Saturday, November 1, 2008

The Birds (1963)

Alfred Hitchcock promoted his film The Birds by saying "It could be the most terrifying motion picture I have ever made!" Interesting, then, to note that the movie takes about 45 minutes before anything remotely terrifying happens.

The Birds begins with young socialite Melanie Daniels (Tippi Hedren) meeting lawyer Mitch Brenner (Rod Taylor) at a bird store. She is charmed and after he leaves, she purchases a pair of lovebirds that he was interested in for his younger sister. Daniels tracks down Brenner at his Bodega Bay home, and delivers the birds. She is soon persuaded to stay for the weekend, staying with schoolteacher (and Brenner's ex-flame) Annie Hayworth (Suzanne Pleshette). Soon after her arrival, huge groups of birds begin to inexplicably attack the residents of Bodega Bay.
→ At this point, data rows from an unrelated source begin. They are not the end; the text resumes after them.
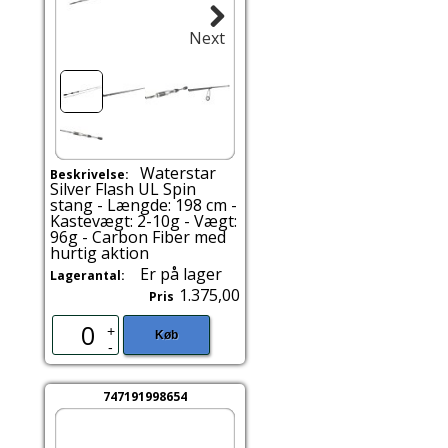
Next
Waterstar
Beskrivelse:
Silver Flash UL Spin
stang - Længde: 198 cm -
Kastevægt: 2-10g - Vægt:
96g - Carbon Fiber med
hurtig aktion
Er på lager
Lagerantal:
1.375,00
Pris
+
Køb
-
747191998654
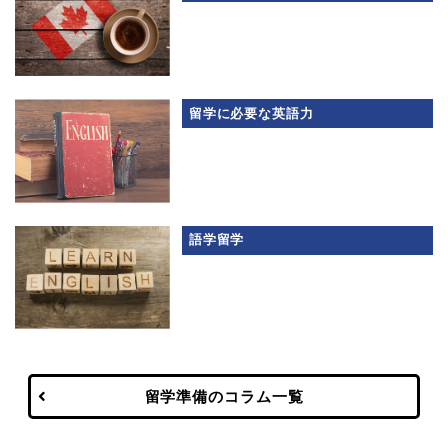
留学に必要な英語力
語学留学
留学準備のコラム一覧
Hitchcock certainly takes his time in setting up the characters and plot. Maybe a little too much time. The actors all do a fine job, but much of the setup seems tedious. The beginning scenes where Daniels tracks down Brenner, drives down to Bodega Bay, finds out the name of his sister, etc. is a prime example. There is nothing wrong with character development, but I think that the first hour or so of The Birds could have been tightened up considerably. To be sure, Hitchcock rarely rushes into the action at the beginning of a movie. But in films like Psycho, Hitchcock uses the extra time to build up the suspense and mood of the film. A lot of the setup in The Birds just feels unnecessary.

Hitchcock is at his best when the birds finally attack. It starts off innocently enough, with one gull swooping down at Melanie on a boat. Then a flock attacks several children during Cathy Brenner's birthday party. Each attack gets progressively bigger and more threatening. Interestingly, Hitchcock almost never uses music, at least not noticeably like he did in Psycho. I suppose he didn't really need it; there is something rather unsettling about the birds' attacks as they are. But even more unsettling are the shots where the birds are just sitting there calmly, staring. One of the most suspenseful Hitchcock sequences I've seen comes at the end of the film, when Brenner goes outside at dawn and sees hundreds of birds perched all around his house. He quietly walks over to the garage, slowly backs out with the car, and opens the front door to bring his family and Melanie to the car. The suspense, obviously, comes from the fact that the birds could attack at any minute. But they don't, they just stare, and the result is a very creepy scene.

The Birds does have some other flaws besides the tedious set-up. There is a scene in a diner that is altogether too convenient. Melanie is calling home trying to explain to her father about the bird attacks, when she just happens to run into a bird expert who lectures her about the difference between crows and blackbirds and why different kinds of birds would never fly together. The whole scene comes off as phony and unnatural, as well as overlong. It also seemed that Hitchcock really didn't know how to end the movie. The ending is abrupt and there is no resolution for the characters he has so labored to develop.

The Birds certainly is an imperfect movie, with its tedious setup and abrupt ending. But Hitchcock succeeds hugely with the actual bird attacks, which, let's face it, is the main reason to watch The Birds. Hitchcock also wisely never gives an explanation for why the birds attacked. My 1,001 Movies You Must See Before You Die book suggests that Hitchcock might have intended it to be a "misogynistic sexual allegory," but I don't buy it. No, I think he was just trying to scare us out of our wits. Mission accomplished, Hitch.